Thursday, November 1, 2001, 5:30 pm, Room 134/135

Session: Surface Reactions Poster Session
Presenter: D.E. Hunka, University of California, Davis
Authors: D.E. Hunka, University of California, Davis
D.C. Herman, University of North Carolina, Chapel Hill
K.D. Lormand, University of California, Davis
A. Loui, University of California, Davis
S. Chiang, University of California, Davis
D.P. Land, University of California, Davis
Correspondent: Click to Email
Chloroethene contamination in ground water is a concern from both an environmental and health standpoint. All six chloroethenes are contained in over half of the sites listed on the EPA’s National Priorities List as well as possible carcinogens. One promising method of remediating these pollutants is using zero valent metals to degrade these halocarbons. Both iron and iron palladium bimetallic clusters have been shown to effectively decompose several small chlorocarbons, including dichloroethenes (DCEs). However, no systematic studies on palladium alone have been performed to date. In this study, the chemistry of 1,1-dichloroethene on clean Pd(111) has been investigated using thermal desorption spectrometry (TDS), laser induced thermal desorption Fourier transform mass spectrometry (LITD/FTMS), scanning tunneling microscopy (STM) and Fourier transform reflection absorption infrared spectroscopy (FTRAIRS).
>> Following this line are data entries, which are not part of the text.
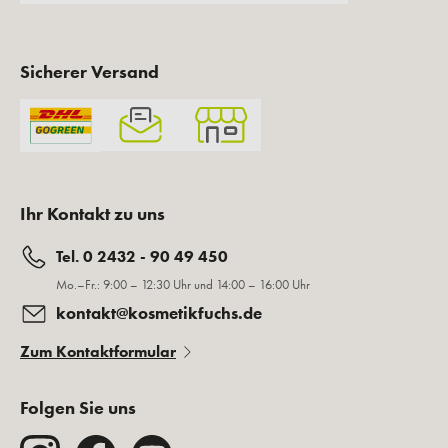
Schnelle Lieferung
Kosmetische
Fachberatung
Fuchsletter abonnieren und Geschenke
sichern!
Sie erhalten regelmäßig News, exklusive Inhalte und
besondere Vorteile!
E-Mail
ANMELDEN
TDS and LITD-FTMS results indicate a coverage dependent decomposition mechanism. Coverages above 0.32 L show a stepwise decomposition initiated by C-Cl bond scission in which two successive stable surface intermediates are produced. These intermediates are proposed to be monochloroethylidyne and chlorovinylidene, respectively. The decomposition of 1,1-DCE in coverages below 0.32 L are initiated by C-H bond cleavage, and produce one stable surface intermediate, proposed to be dichloroethylidyne. All surface intermeidiates will be investigated and confirmed by FTRAIRS. Finally, STM reveals that adsorption and decomposition of 1,1-DCE happens preferentially at step edges.